There are ways to help troubled people. What the Bucs did was a shortcut from the very start. It worked on the field, but only on the field.


It’s easy to be sympathetic to Simone Biles, Naomi Osaka, or Michael Phelps for their mental health issues. The struggles were invisible, and their confessions were soft-spoken.


It’s not that easy in Brown’s case.


His pain comes right out loud, in front of cameras and on social media, and it is so mind-boggling and, in some cases, inexcusable, from his sexual misconduct to his fake vaccination card.


It’s hard to think of another field where so valuable an employee is summarily cut when deemed noncompliant. Brown works harder than any player in the NFL to be uncoverable. In no profession to employers demand devotion and repay it with such little loyalty and deem people as expendables.

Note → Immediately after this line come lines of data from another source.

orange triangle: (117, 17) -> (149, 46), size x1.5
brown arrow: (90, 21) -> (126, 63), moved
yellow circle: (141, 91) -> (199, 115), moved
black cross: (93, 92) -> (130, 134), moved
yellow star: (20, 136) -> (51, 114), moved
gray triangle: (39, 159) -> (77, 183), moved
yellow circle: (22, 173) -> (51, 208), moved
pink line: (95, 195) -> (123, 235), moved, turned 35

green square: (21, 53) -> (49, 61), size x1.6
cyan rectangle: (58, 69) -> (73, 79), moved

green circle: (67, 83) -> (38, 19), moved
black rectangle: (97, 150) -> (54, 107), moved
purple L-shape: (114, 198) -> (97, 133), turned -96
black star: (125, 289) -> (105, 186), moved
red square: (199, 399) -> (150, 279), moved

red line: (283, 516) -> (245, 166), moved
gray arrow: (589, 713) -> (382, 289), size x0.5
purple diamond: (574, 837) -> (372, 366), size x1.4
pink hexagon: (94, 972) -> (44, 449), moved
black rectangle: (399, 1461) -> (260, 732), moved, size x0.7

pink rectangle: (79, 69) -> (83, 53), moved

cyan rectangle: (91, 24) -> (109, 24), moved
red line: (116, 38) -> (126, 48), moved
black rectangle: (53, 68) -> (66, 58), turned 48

To their credit, the NFL and the NFLPA have recognized the imbalance and collaborated on benefits to address player anxiety, depression, anger, and other behavioral issues. League policy mandates that every team have a clinician available, at least part time.


The standards vary from team to team, depending on sensibilities that are hard to change. The Bucs’ sensibility in this case is terrible, because Arians was long suspicious of sports psychology and only views it as a tool in competitive sports.


Both sides are at fault. The Bucs should tell Brown he is welcome back, not because they need him to win, but because they should own all of him and the entirety of his human problems.


It doesn’t excuse his actions, but at least they should have shown decency and helped him to the fullest extent.